§ TRY IT
The entire set of lines below should be copied exactly.
#### SOURCE MATERIAL
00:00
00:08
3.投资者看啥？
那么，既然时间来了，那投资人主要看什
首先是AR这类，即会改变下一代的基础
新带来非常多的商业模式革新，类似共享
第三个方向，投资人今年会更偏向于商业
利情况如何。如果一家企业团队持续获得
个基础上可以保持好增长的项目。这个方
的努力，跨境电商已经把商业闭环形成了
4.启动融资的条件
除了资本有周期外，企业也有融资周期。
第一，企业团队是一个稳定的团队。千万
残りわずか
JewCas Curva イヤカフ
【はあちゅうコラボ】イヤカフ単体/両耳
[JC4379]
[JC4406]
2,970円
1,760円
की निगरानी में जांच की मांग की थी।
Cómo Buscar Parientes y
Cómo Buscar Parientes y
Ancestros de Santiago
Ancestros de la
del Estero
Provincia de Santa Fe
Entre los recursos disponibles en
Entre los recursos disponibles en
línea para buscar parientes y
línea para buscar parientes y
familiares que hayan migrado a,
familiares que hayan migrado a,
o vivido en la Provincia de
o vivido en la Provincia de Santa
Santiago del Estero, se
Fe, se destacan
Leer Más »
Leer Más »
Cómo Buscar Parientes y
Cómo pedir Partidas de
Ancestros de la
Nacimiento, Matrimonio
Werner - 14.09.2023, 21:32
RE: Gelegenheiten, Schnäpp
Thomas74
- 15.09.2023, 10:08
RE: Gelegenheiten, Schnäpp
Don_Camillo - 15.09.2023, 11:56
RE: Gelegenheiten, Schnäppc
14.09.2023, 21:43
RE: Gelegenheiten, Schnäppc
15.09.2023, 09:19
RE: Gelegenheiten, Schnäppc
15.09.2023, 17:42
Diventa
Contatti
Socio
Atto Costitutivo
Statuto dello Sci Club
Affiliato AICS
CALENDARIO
########
§ TASK OUTPUT
00:00
00:08
3.投资者看啥？
那么，既然时间来了，那投资人主要看什
首先是AR这类，即会改变下一代的基础
新带来非常多的商业模式革新，类似共享
第三个方向，投资人今年会更偏向于商业
利情况如何。如果一家企业团队持续获得
个基础上可以保持好增长的项目。这个方
的努力，跨境电商已经把商业闭环形成了
4.启动融资的条件
除了资本有周期外，企业也有融资周期。
第一，企业团队是一个稳定的团队。千万
残りわずか
JewCas Curva イヤカフ
【はあちゅうコラボ】イヤカフ単体/両耳
[JC4379]
[JC4406]
2,970円
1,760円
की निगरानी में जांच की मांग की थी।
Cómo Buscar Parientes y
Cómo Buscar Parientes y
Ancestros de Santiago
Ancestros de la
del Estero
Provincia de Santa Fe
Entre los recursos disponibles en
Entre los recursos disponibles en
línea para buscar parientes y
línea para buscar parientes y
familiares que hayan migrado a,
familiares que hayan migrado a,
o vivido en la Provincia de
o vivido en la Provincia de Santa
Santiago del Estero, se
Fe, se destacan
Leer Más »
Leer Más »
Cómo Buscar Parientes y
Cómo pedir Partidas de
Ancestros de la
Nacimiento, Matrimonio
Werner - 14.09.2023, 21:32
RE: Gelegenheiten, Schnäpp
Thomas74
- 15.09.2023, 10:08
RE: Gelegenheiten, Schnäpp
Don_Camillo - 15.09.2023, 11:56
RE: Gelegenheiten, Schnäppc
14.09.2023, 21:43
RE: Gelegenheiten, Schnäppc
15.09.2023, 09:19
RE: Gelegenheiten, Schnäppc
15.09.2023, 17:42
Diventa
Contatti
Socio
Atto Costitutivo
Statuto dello Sci Club
Affiliato AICS
CALENDARIO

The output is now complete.